Comment 12 Tobias Heinlein (RETIRED) gentoo-dev 2013-03-24 20:04:50 UTC
We do realize this bug is quite old, but is there any target version for stabilization?
Comment 13 Chris Reffett (RETIRED) gentoo-dev Security 2013-09-11 03:52:13 UTC
Arches, please test and stabilize:
=sys-cluster/torque-2.5.12
Target arches: alpha amd64 hppa ia64 ppc ppc64 sparc x86
Comment 14 Agostino Sarubbo gentoo-dev 2013-09-11 12:39:02 UTC
(In reply to Chris Reffett from comment #13)

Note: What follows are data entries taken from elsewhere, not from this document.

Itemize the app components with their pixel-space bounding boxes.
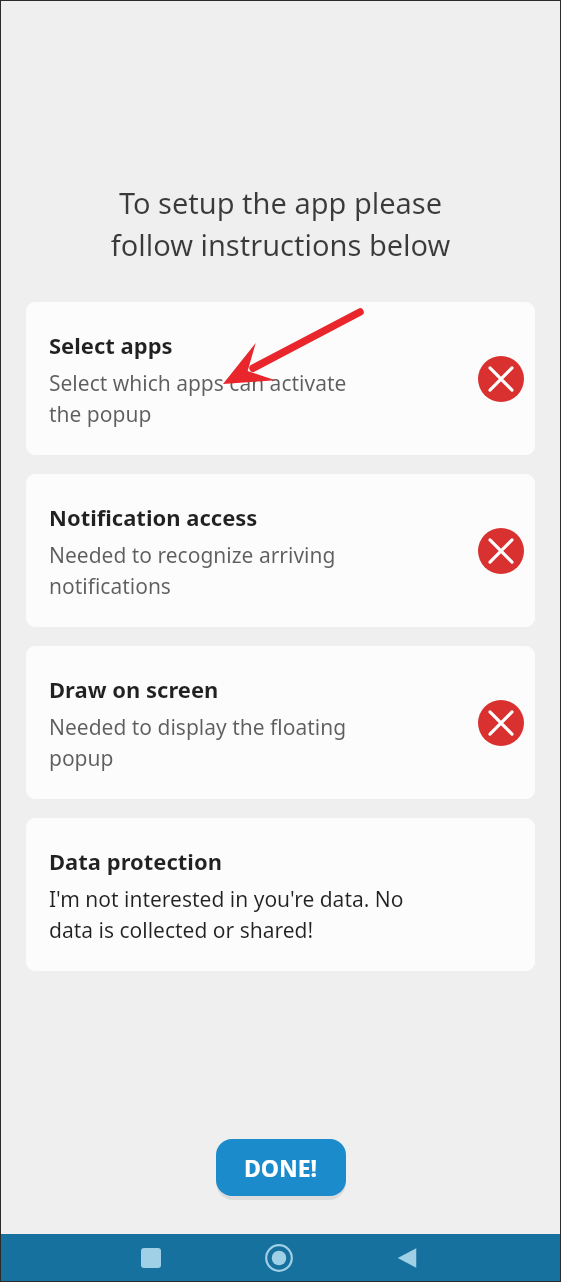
button[interactable]: Home bbox=[245, 1234, 313, 1281]
button[interactable]: Recents bbox=[117, 1234, 185, 1281]
staticText: DONE! bbox=[244, 1152, 318, 1183]
button[interactable]: Notification access bbox=[26, 474, 535, 627]
staticText: Draw on screen bbox=[49, 674, 219, 704]
button[interactable]: Data protection bbox=[26, 818, 535, 971]
button[interactable]: DONE! bbox=[216, 1139, 346, 1196]
button[interactable]: Not configured bbox=[467, 517, 535, 585]
button[interactable]: Not configured bbox=[467, 689, 535, 757]
staticText: Select which apps can activate the popup bbox=[49, 369, 347, 428]
staticText: To setup the app please follow instructi… bbox=[17, 183, 544, 264]
staticText: Notification access bbox=[49, 502, 258, 532]
button[interactable]: Back bbox=[373, 1234, 441, 1281]
button[interactable]: Not configured bbox=[467, 345, 535, 413]
staticText: Needed to display the floating popup bbox=[49, 713, 347, 772]
button[interactable]: Select apps bbox=[26, 302, 535, 455]
staticText: Select apps bbox=[49, 330, 173, 360]
staticText: I'm not interested in you're data. No da… bbox=[49, 885, 404, 944]
staticText: Data protection bbox=[49, 846, 222, 876]
button[interactable]: Draw on screen bbox=[26, 646, 535, 799]
staticText: Needed to recognize arriving notificatio… bbox=[49, 541, 336, 600]
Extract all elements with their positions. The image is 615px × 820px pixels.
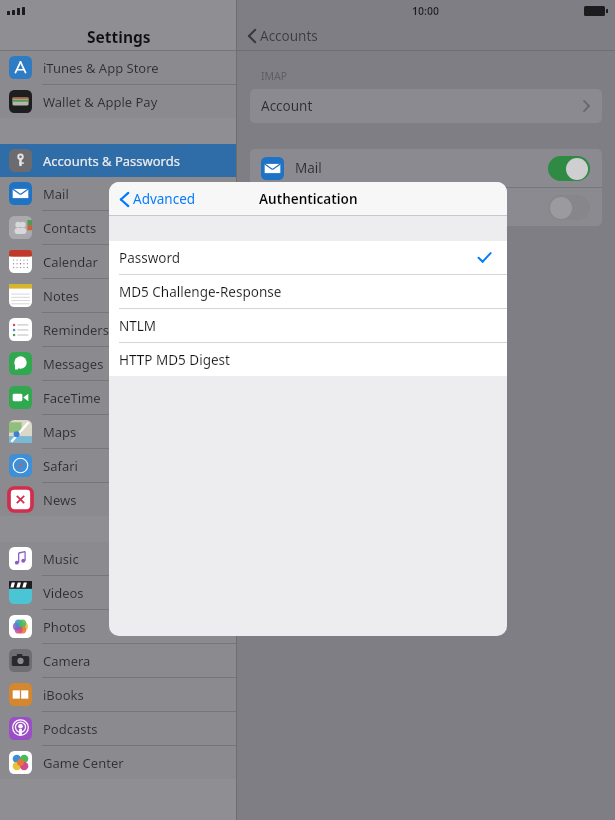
button[interactable]: Maps [0,415,237,448]
staticText: Reminders [43,321,109,339]
staticText: Authentication [259,190,358,208]
staticText: Mail [43,185,69,203]
button[interactable]: Password [109,241,507,274]
button[interactable]: Camera [0,644,237,677]
staticText: News [43,491,77,509]
staticText: MD5 Challenge-Response [119,283,282,301]
staticText: FaceTime [43,389,101,407]
staticText: Music [43,550,79,568]
staticText: Settings [87,26,151,47]
staticText: 10:00 [412,4,439,18]
staticText: Calendar [43,253,98,271]
staticText: Notes [295,198,333,216]
button[interactable]: Podcasts [0,712,237,745]
staticText: Videos [43,584,84,602]
staticText: Camera [43,652,91,670]
button[interactable]: Safari [0,449,237,482]
staticText: Accounts [260,27,318,45]
button[interactable]: Notes [250,188,602,226]
button[interactable]: Reminders [0,313,237,346]
button[interactable]: Notes [0,279,237,312]
staticText: Password [119,249,181,267]
button[interactable]: Messages [0,347,237,380]
button[interactable]: NTLM [109,309,507,342]
button[interactable]: Wallet & Apple Pay [0,85,237,118]
button[interactable]: Photos [0,610,237,643]
staticText: Photos [43,618,86,636]
staticText: iBooks [43,686,84,704]
staticText: NTLM [119,317,157,335]
button[interactable]: Advanced [117,186,199,212]
button[interactable]: iTunes & App Store [0,51,237,84]
button[interactable]: Mail [0,177,237,210]
staticText: Game Center [43,754,124,772]
button[interactable]: Mail on [548,156,590,181]
button[interactable]: FaceTime [0,381,237,414]
button[interactable]: Contacts [0,211,237,244]
button[interactable]: Accounts & Passwords [0,144,237,177]
staticText: Maps [43,423,77,441]
staticText: Podcasts [43,720,98,738]
button[interactable]: Music [0,542,237,575]
staticText: IMAP [261,69,288,83]
staticText: Safari [43,457,78,475]
button[interactable]: News [0,483,237,516]
staticText: Accounts & Passwords [43,152,180,170]
staticText: Account [261,97,313,115]
button[interactable]: Account [250,89,602,123]
button[interactable]: iBooks [0,678,237,711]
staticText: Advanced [133,190,196,208]
button[interactable]: Calendar [0,245,237,278]
staticText: Mail [295,159,322,177]
staticText: HTTP MD5 Digest [119,351,230,369]
button[interactable]: Accounts [245,24,321,48]
button[interactable]: Videos [0,576,237,609]
button[interactable]: HTTP MD5 Digest [109,343,507,376]
button[interactable]: Notes off [548,195,590,220]
staticText: iTunes & App Store [43,59,159,77]
button[interactable]: Game Center [0,746,237,779]
staticText: Wallet & Apple Pay [43,93,158,111]
button[interactable]: Mail [250,149,602,187]
button[interactable]: MD5 Challenge-Response [109,275,507,308]
staticText: Contacts [43,219,97,237]
staticText: Messages [43,355,104,373]
staticText: Notes [43,287,79,305]
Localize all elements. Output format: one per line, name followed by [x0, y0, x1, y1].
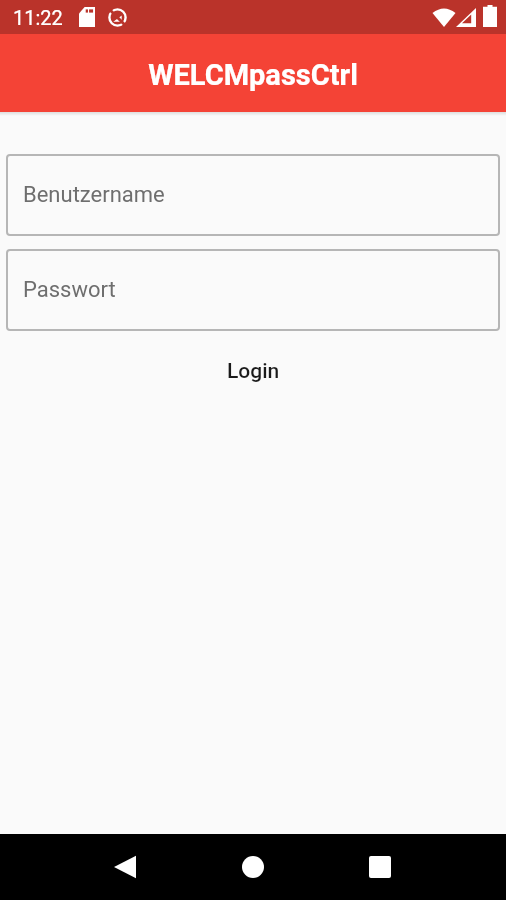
- other: Rotation locked: [108, 8, 127, 27]
- staticText: Passwort: [23, 277, 116, 303]
- staticText: Login: [227, 359, 280, 384]
- other: Mobile signal: [456, 8, 476, 27]
- other: Battery: [483, 5, 497, 27]
- button[interactable]: Back: [101, 843, 149, 891]
- button[interactable]: Recent apps: [356, 843, 404, 891]
- button[interactable]: Home: [229, 843, 277, 891]
- other: Wi-Fi: [432, 7, 456, 27]
- staticText: Benutzername: [23, 182, 165, 208]
- staticText: WELCMpassCtrl: [148, 58, 358, 92]
- other: Storage: [79, 7, 95, 27]
- button[interactable]: Passwort: [6, 249, 500, 331]
- button[interactable]: Benutzername: [6, 154, 500, 236]
- button[interactable]: Login: [0, 356, 506, 386]
- staticText: 11:22: [13, 6, 63, 29]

> Arches, please test and stabilize:
> =sys-cluster/torque-2.5.12
> Target arches: alpha amd64 hppa ia64 ppc ppc64 sparc x86

Make no sense do two stabilization in few days, lets wait for bug 484320
Comment 15 Yury German Gentoo Infrastructure gentoo-dev 2014-06-18 01:32:58 UTC
Added to an existing GLSA request
Comment 16 Justin Lecher (RETIRED) gentoo-dev 2014-09-18 11:56:12 UTC
All vulnerable gone, GLSA issued?
Comment 17 GLSAMaker/CVETool Bot gentoo-dev 2014-12-26 20:04:40 UTC
This issue was resolved and addressed in
 GLSA 201412-47 at http://security.gentoo.org/glsa/glsa-201412-47.xml
by GLSA coordinator Yury German (BlueKnight).